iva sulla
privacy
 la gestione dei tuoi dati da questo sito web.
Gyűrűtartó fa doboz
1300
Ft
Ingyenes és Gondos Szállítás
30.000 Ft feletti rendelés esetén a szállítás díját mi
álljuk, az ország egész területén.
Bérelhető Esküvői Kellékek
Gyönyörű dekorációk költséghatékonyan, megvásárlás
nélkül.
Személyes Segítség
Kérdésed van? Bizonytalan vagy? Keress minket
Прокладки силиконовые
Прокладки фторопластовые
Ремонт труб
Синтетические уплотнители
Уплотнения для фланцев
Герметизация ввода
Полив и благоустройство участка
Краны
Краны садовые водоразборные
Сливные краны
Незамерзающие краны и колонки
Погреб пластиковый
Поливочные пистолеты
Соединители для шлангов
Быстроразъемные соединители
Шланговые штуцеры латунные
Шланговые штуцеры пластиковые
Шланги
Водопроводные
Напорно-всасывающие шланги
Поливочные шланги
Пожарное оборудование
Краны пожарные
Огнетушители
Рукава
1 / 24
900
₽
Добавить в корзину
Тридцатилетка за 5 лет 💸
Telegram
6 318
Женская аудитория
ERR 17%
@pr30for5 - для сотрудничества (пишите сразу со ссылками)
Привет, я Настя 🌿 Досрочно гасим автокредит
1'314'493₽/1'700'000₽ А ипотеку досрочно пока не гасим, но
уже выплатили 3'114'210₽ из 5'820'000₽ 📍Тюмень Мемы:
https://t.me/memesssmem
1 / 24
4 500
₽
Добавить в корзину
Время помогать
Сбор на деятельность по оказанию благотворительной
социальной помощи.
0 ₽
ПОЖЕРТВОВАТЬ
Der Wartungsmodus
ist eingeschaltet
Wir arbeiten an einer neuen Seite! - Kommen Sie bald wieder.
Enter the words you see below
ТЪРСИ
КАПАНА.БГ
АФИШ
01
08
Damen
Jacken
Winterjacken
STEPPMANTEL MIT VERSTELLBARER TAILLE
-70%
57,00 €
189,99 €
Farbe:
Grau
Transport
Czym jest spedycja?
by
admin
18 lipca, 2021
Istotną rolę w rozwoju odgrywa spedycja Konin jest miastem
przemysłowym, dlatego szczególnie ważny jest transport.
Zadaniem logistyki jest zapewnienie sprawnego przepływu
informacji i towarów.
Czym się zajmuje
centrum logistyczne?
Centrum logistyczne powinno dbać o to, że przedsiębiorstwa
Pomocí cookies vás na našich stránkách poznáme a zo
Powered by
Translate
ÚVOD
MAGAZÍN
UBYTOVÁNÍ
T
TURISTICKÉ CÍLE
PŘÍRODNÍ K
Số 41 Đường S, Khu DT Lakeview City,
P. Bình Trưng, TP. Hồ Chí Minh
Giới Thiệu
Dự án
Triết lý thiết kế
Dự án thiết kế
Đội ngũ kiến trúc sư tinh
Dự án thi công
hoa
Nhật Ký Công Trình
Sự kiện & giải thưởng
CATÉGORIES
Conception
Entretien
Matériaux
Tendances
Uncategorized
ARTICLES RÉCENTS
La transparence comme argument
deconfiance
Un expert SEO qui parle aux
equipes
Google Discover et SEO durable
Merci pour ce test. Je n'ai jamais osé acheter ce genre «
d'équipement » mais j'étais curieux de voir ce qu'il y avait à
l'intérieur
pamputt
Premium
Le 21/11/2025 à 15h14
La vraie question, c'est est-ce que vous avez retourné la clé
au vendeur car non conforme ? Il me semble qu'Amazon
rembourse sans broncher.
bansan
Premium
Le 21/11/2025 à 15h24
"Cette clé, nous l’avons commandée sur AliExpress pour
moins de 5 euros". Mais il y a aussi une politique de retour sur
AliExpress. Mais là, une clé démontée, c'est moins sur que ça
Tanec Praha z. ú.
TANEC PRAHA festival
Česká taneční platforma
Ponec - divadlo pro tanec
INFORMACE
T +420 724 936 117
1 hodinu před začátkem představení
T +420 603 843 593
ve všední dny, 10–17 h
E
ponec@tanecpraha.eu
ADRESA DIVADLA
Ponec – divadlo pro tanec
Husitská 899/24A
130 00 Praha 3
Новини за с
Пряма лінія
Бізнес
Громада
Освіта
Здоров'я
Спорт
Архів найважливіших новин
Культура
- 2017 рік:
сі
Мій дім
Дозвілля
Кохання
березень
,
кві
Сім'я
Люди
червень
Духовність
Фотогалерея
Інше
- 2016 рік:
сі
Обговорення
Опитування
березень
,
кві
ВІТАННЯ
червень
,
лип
--------------------------------------------------
- [What you are asked to do]:
Can you write out the lines above, from the first one through the one containing "Водопроводные", exactly as they appear and nothing more?

- [Answer to this exercise]:
iva sulla
privacy
 la gestione dei tuoi dati da questo sito web.
Gyűrűtartó fa doboz
1300
Ft
Ingyenes és Gondos Szállítás
30.000 Ft feletti rendelés esetén a szállítás díját mi
álljuk, az ország egész területén.
Bérelhető Esküvői Kellékek
Gyönyörű dekorációk költséghatékonyan, megvásárlás
nélkül.
Személyes Segítség
Kérdésed van? Bizonytalan vagy? Keress minket
Прокладки силиконовые
Прокладки фторопластовые
Ремонт труб
Синтетические уплотнители
Уплотнения для фланцев
Герметизация ввода
Полив и благоустройство участка
Краны
Краны садовые водоразборные
Сливные краны
Незамерзающие краны и колонки
Погреб пластиковый
Поливочные пистолеты
Соединители для шлангов
Быстроразъемные соединители
Шланговые штуцеры латунные
Шланговые штуцеры пластиковые
Шланги
Водопроводные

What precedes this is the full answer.